Pendant la première phase de la bataille, du 9 au 12 septembre, trois divisions de l’armée de Poznan démantelèrent la 30eme division d’infanterie allemande, qui couvrait la Bzura sur un large front, et repoussèrent trois divisions de la VIIIe armée avant l’arrivée des renforts de la Xe armée.
Nulle part les Français n’étaient prêts a attaquer; le général Kutrzeba l’était. Il commandait la meilleure armée polonaise, et la plus importante numériquement, celle-là même qu’une stratégie aberrante avait déployée autour de Poznan, dans la région la plus occidentale du pays. Il avait été contraint a se replier vers l’est pour se soustraire a l’avance éclair des Allemands, qui menaçaient de le couper de Varsovie. C’est alors qu’il se rendit compte que le moment était propice pour réagir.
Le général Rundstedt, qui commandait l’aile sud des forces allemandes, avait effectué une avance si rapide qu’il manquait d’effectifs pour garder son flanc gauche. Il avait réclamé des renforts de cavalerie pour pouvoir poursuivre les Polonais dans cette région boisée, mais l’armée allemande était à court de troupes montées.
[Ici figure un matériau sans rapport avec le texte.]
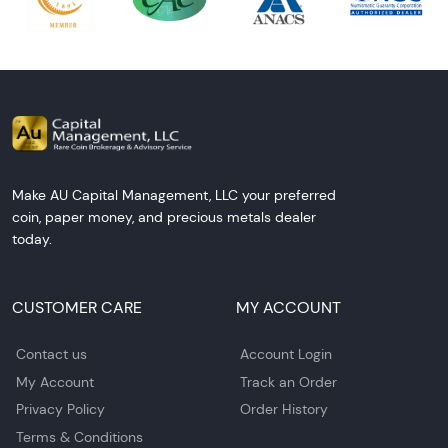
Make AU Capital Management, LLC your preferred
coin, paper money, and precious metals dealer
today.
CUSTOMER CARE
MY ACCOUNT
Contact us
Account Login
My Account
Track an Order
Privacy Policy
Order History
Terms & Conditions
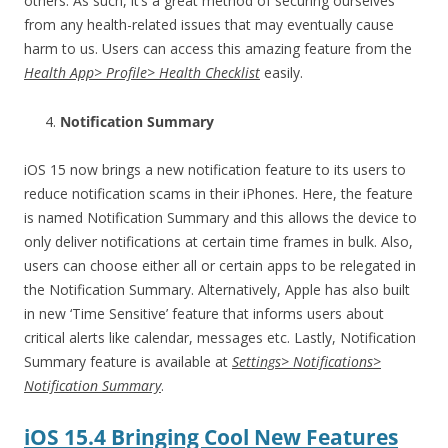
others. As such, it’s a great method of securing ourselves
from any health-related issues that may eventually cause
harm to us. Users can access this amazing feature from the
Health App> Profile> Health Checklist
easily.
Notification Summary
iOS 15 now brings a new notification feature to its users to
reduce notification scams in their iPhones. Here, the feature
is named Notification Summary and this allows the device to
only deliver notifications at certain time frames in bulk. Also,
users can choose either all or certain apps to be relegated in
the Notification Summary. Alternatively, Apple has also built
in new ‘Time Sensitive’ feature that informs users about
critical alerts like calendar, messages etc. Lastly, Notification
Summary feature is available at
Settings> Notifications>
Notification Summary
.
iOS 15.4 Bringing Cool New Features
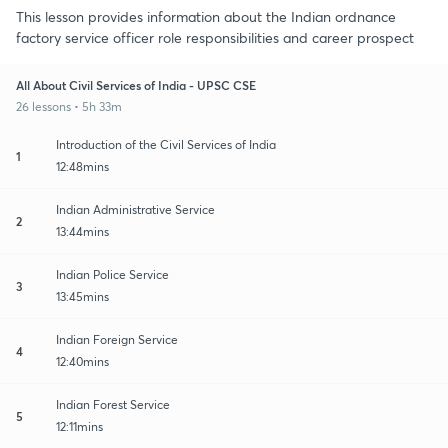
This lesson provides information about the Indian ordnance
factory service officer role responsibilities and career prospect
All About Civil Services of India - UPSC CSE
26 lessons • 5h 33m
Introduction of the Civil Services of India
1
12:48mins
Indian Administrative Service
2
13:44mins
Indian Police Service
3
13:45mins
Indian Foreign Service
4
12:40mins
Indian Forest Service
5
12:11mins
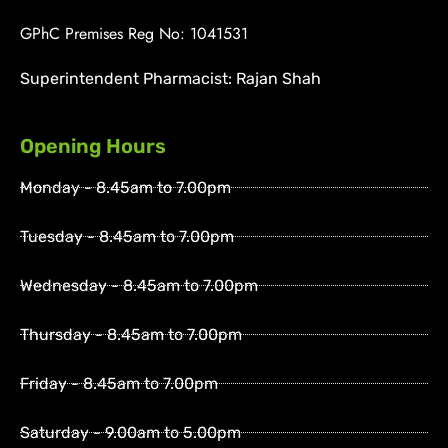
GPhC Premises Reg No: 1041531
Superintendent Pharmacist: Rajan Shah
Opening Hours
Monday - 8.45am to 7.00pm
Tuesday - 8.45am to 7.00pm
Wednesday - 8.45am to 7.00pm
Thursday - 8.45am to 7.00pm
Friday - 8.45am to 7.00pm
Saturday - 9.00am to 5.00pm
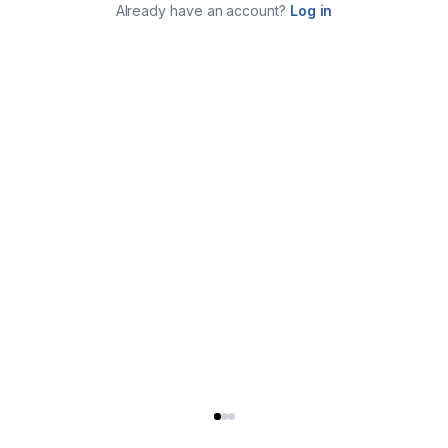
Already have an account?
Log in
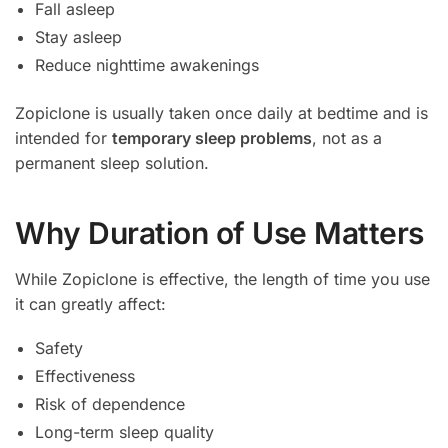
Fall asleep
Stay asleep
Reduce nighttime awakenings
Zopiclone is usually taken once daily at bedtime and is
intended for
temporary sleep problems
, not as a
permanent sleep solution.
Why Duration of Use Matters
While Zopiclone is effective, the length of time you use
it can greatly affect:
Safety
Effectiveness
Risk of dependence
Long-term sleep quality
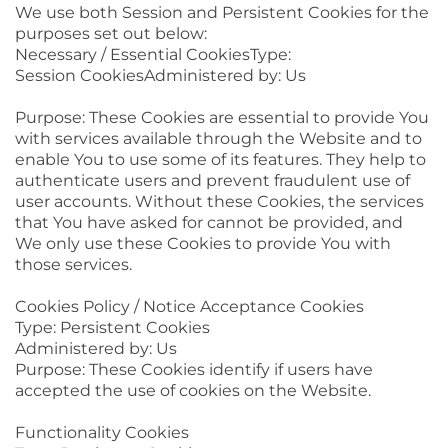
We use both Session and Persistent Cookies for the
purposes set out below:
Necessary / Essential CookiesType:
Session CookiesAdministered by: Us
Purpose: These Cookies are essential to provide You
with services available through the Website and to
enable You to use some of its features. They help to
authenticate users and prevent fraudulent use of
user accounts. Without these Cookies, the services
that You have asked for cannot be provided, and
We only use these Cookies to provide You with
those services.
Cookies Policy / Notice Acceptance Cookies
Type: Persistent Cookies
Administered by: Us
Purpose: These Cookies identify if users have
accepted the use of cookies on the Website.
Functionality Cookies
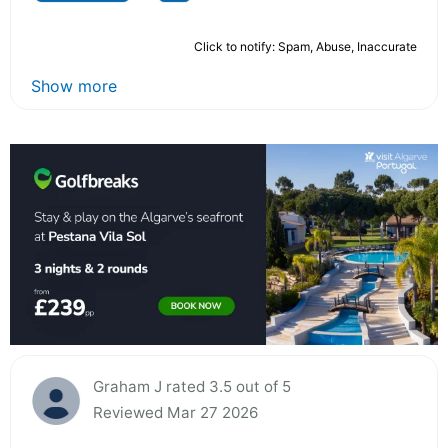
Click to notify: Spam, Abuse, Inaccurate
Show more
Graham J rated 3.5 out of 5
Reviewed Mar 27 2026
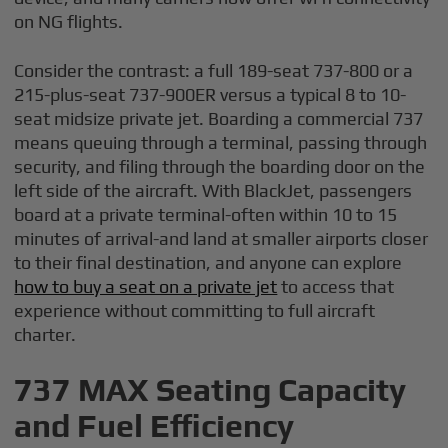
on NG flights.
Consider the contrast: a full 189-seat 737-800 or a
215-plus-seat 737-900ER versus a typical 8 to 10-
seat midsize private jet. Boarding a commercial 737
means queuing through a terminal, passing through
security, and filing through the boarding door on the
left side of the aircraft. With BlackJet, passengers
board at a private terminal-often within 10 to 15
minutes of arrival-and land at smaller airports closer
to their final destination, and anyone can explore
how to buy a seat on a private jet
to access that
experience without committing to full aircraft
charter.
737 MAX Seating Capacity
and Fuel Efficiency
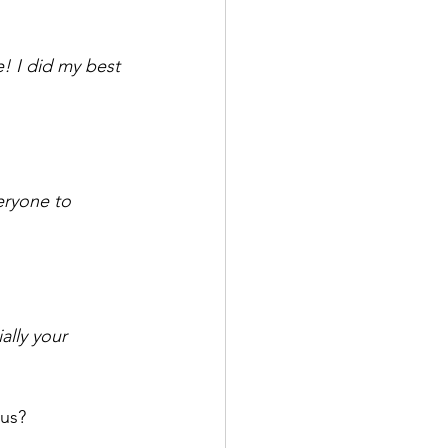
e! I did my best 
veryone to 
lly your 
us? 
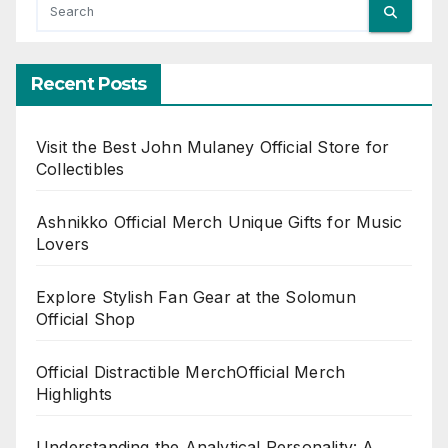
Recent Posts
Visit the Best John Mulaney Official Store for
Collectibles
Ashnikko Official Merch Unique Gifts for Music
Lovers
Explore Stylish Fan Gear at the Solomun
Official Shop
Official Distractible MerchOfficial Merch
Highlights
Understanding the Analytical Personality: A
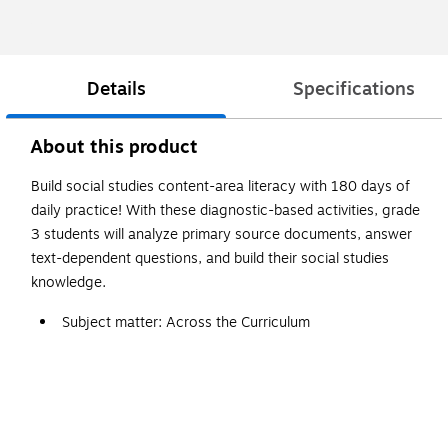
Details
Specifications
About this product
Build social studies content-area literacy with 180 days of
daily practice! With these diagnostic-based activities, grade
3 students will analyze primary source documents, answer
text-dependent questions, and build their social studies
knowledge.
Subject matter: Across the Curriculum
This book is written in English
Grade 3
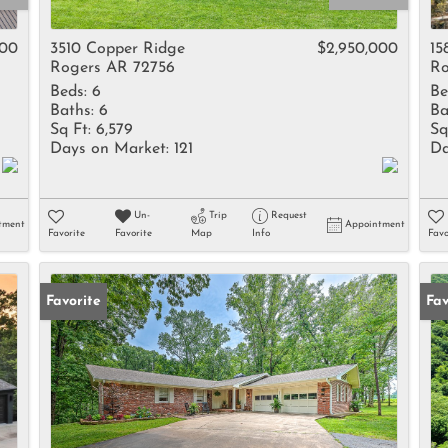
Rental
Residential In
000
3510 Copper Ridge
$2,950,000
15
Rogers AR 72756
Ro
Townhouse
Beds:
6
Be
Triplex
Baths:
6
Ba
Sq Ft:
6,579
Sq
Days on Market:
121
Da
Show only Activ
Un-
Trip
Request
tment
Appointment
Favorite
Favorite
Map
Info
Favo
Favorite
Fav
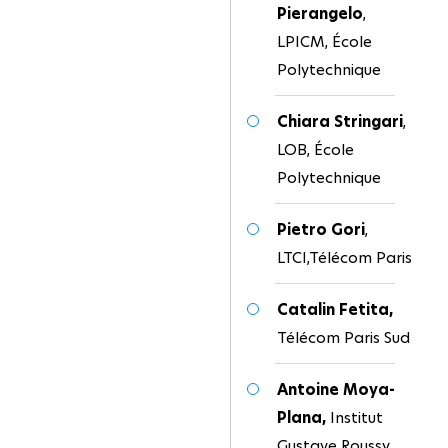
Pierangelo
,
LPICM, École
Polytechnique
Chiara Stringari
,
LOB, École
Polytechnique
Pietro Gori
,
LTCI,Télécom Paris
Catalin Fetita,
Télécom Paris Sud
Antoine Moya-
Plana,
Institut
Gustave Roussy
Aussi le général Kutrzeba obtint-il un effet de surprise lorsque, le 10 septembre, il se rua vers le sud et franchit la Bzura, infligeant de lourdes pertes a l’unique division ennemie qui était accrochée à la rive est du fleuve. Le quartier général allemand vécut un moment de panique, et l’on peut dire que si les armées polonaises avaient été capables d’agir de concert elles auraient créé de sérieuses difficultés a l’envahisseur. Malheureusement, elles étaient isolées, sans communications entre elles, alors que les Allemands, qui avaient la maîtrise de l’air et Jouissaient d’une plus grande mobilité, pouvaient rapidement amener des renforts pour colmater les brèches ouvertes par les Polonais. En moins de deux jours l’armée Kutrzeba fut prise dans l’étau d’attaques convergentes. Une infime partie de ses effectifs réussit péniblement a gagner Varsovie, mais le reste dut capituler le 17 septembre.
Le général Anders entra dans Varsovie le 11 septembre. Il trouva une capitale en partie détruite par les bombardements, bondée de réfugiés et à peu prés démunie de tout. La population brûlait d’ardeur patriotique. Décidée à se battre contre les Allemands jusqu’au dernier souffle, elle était malheureusement dans l’incapacité totale de s’organiser pour mener le combat. Le gouvernement avait quitté Varsovie le 4 septembre, le haut commandement en avait fait autant le 7. C’était le début d’une odyssée qui, deux semaines plus tard, allait conduire les plus hautes autorités civiles et militaires à franchir la frontière pour s’installer dans le pays voisin, la Roumanie, alors en bons termes avec la Pologne mais qui deviendrait par la suite l’alliée de l’Allemagne.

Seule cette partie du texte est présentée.